Once the line containing "is (2576, 1066)." is found in the entries below, reproduce it and every line after it, stopping at and including the line containing "The image size is (467, 1322)."; reproduce nothing else, and keep each line exact.

*** Records supplied ***

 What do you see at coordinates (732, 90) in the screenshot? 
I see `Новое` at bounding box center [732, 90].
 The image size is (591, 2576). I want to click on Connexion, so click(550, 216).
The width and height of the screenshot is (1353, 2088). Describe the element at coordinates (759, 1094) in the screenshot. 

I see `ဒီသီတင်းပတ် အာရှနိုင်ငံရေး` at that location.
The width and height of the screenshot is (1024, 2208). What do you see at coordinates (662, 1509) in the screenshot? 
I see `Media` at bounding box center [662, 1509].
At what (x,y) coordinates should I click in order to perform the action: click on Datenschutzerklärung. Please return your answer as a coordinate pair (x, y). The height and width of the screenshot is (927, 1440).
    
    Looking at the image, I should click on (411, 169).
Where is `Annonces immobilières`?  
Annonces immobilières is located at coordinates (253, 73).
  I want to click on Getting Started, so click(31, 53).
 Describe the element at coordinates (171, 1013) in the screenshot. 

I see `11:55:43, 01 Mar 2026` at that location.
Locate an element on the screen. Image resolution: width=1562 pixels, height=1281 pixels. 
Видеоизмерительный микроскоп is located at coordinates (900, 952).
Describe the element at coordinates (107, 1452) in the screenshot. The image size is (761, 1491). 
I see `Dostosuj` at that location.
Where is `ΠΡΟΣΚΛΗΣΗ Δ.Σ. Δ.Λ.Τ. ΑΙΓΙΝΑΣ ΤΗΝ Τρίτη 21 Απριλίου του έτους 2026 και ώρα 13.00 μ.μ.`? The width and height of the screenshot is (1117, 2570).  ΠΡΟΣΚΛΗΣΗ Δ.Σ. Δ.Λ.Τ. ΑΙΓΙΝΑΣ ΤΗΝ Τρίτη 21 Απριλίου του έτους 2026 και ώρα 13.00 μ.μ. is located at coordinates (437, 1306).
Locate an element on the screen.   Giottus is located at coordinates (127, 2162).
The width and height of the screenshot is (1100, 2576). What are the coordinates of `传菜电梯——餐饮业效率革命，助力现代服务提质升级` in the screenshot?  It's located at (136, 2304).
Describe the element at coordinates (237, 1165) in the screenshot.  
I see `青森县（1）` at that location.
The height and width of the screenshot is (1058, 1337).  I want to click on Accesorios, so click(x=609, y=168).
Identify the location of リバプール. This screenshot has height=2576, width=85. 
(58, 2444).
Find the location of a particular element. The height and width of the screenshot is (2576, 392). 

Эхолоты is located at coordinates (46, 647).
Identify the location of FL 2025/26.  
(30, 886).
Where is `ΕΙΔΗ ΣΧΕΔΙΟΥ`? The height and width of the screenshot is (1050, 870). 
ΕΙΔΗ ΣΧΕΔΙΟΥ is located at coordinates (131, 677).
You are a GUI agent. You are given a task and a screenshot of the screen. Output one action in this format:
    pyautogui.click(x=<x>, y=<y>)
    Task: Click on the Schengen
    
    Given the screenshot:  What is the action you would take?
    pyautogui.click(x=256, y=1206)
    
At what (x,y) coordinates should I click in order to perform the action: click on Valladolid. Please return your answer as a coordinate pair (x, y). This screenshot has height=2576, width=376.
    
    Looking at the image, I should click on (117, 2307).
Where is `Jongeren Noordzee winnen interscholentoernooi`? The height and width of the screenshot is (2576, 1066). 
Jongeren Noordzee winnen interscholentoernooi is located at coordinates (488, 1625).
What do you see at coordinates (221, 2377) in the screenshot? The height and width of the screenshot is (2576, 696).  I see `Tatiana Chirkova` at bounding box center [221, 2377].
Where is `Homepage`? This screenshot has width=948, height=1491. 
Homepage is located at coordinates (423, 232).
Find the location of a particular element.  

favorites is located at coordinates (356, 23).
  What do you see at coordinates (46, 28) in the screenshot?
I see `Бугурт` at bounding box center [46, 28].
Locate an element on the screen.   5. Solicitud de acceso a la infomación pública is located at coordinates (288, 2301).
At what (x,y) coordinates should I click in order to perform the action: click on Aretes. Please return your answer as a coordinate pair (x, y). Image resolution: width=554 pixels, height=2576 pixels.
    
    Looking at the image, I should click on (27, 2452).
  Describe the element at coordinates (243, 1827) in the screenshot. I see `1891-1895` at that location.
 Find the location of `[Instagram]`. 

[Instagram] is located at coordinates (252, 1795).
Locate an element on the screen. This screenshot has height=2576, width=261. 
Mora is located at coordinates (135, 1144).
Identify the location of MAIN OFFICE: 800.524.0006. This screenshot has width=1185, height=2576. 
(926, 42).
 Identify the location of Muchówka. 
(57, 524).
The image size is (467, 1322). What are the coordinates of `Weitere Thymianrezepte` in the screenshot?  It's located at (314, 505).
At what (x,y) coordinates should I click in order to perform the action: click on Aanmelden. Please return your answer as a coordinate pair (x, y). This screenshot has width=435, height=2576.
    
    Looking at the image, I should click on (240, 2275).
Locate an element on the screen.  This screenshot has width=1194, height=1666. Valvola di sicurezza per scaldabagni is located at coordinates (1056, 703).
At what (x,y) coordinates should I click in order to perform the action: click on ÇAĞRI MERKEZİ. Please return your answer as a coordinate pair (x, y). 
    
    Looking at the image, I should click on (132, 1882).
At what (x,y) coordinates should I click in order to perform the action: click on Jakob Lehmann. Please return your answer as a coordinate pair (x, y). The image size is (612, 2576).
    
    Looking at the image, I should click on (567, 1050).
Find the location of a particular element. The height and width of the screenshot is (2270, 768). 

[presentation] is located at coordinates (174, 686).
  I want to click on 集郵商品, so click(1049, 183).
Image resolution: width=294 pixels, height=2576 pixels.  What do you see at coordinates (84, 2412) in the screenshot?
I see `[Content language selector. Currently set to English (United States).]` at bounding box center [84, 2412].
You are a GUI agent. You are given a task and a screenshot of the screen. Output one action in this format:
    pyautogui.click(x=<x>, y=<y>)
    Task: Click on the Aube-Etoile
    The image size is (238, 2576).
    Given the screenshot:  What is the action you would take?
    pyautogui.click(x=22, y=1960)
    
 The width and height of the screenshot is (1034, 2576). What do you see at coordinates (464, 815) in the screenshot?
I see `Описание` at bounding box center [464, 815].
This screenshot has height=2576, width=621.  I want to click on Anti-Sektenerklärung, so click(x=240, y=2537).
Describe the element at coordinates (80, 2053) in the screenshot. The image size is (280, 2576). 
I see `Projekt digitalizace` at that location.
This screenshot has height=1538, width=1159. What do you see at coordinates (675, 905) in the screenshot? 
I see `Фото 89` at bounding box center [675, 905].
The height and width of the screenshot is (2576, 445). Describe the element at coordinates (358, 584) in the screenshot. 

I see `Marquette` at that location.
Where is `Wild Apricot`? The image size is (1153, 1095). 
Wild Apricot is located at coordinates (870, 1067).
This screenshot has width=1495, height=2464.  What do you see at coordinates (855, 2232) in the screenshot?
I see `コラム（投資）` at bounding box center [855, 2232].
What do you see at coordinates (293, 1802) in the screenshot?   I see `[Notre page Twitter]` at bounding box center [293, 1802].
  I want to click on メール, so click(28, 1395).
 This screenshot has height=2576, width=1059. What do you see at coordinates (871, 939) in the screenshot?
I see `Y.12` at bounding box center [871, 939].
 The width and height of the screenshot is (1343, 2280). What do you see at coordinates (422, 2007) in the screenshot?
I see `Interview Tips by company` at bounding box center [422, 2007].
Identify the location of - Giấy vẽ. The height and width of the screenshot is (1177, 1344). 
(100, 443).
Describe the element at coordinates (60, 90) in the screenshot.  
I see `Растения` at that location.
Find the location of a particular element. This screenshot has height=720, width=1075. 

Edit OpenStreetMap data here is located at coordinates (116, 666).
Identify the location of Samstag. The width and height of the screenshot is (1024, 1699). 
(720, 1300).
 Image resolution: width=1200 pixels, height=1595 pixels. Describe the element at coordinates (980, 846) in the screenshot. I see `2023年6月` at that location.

*** End of Records supplied ***

> _Exercise response_:
Where is `Jongeren Noordzee winnen interscholentoernooi`? The height and width of the screenshot is (2576, 1066). 
Jongeren Noordzee winnen interscholentoernooi is located at coordinates (488, 1625).
What do you see at coordinates (221, 2377) in the screenshot? The height and width of the screenshot is (2576, 696).  I see `Tatiana Chirkova` at bounding box center [221, 2377].
Where is `Homepage`? This screenshot has width=948, height=1491. 
Homepage is located at coordinates (423, 232).
Find the location of a particular element.  

favorites is located at coordinates (356, 23).
  What do you see at coordinates (46, 28) in the screenshot?
I see `Бугурт` at bounding box center [46, 28].
Locate an element on the screen.   5. Solicitud de acceso a la infomación pública is located at coordinates (288, 2301).
At what (x,y) coordinates should I click in order to perform the action: click on Aretes. Please return your answer as a coordinate pair (x, y). Image resolution: width=554 pixels, height=2576 pixels.
    
    Looking at the image, I should click on (27, 2452).
  Describe the element at coordinates (243, 1827) in the screenshot. I see `1891-1895` at that location.
 Find the location of `[Instagram]`. 

[Instagram] is located at coordinates (252, 1795).
Locate an element on the screen. This screenshot has height=2576, width=261. 
Mora is located at coordinates (135, 1144).
Identify the location of MAIN OFFICE: 800.524.0006. This screenshot has width=1185, height=2576. 
(926, 42).
 Identify the location of Muchówka. 
(57, 524).
The image size is (467, 1322). What are the coordinates of `Weitere Thymianrezepte` in the screenshot?  It's located at (314, 505).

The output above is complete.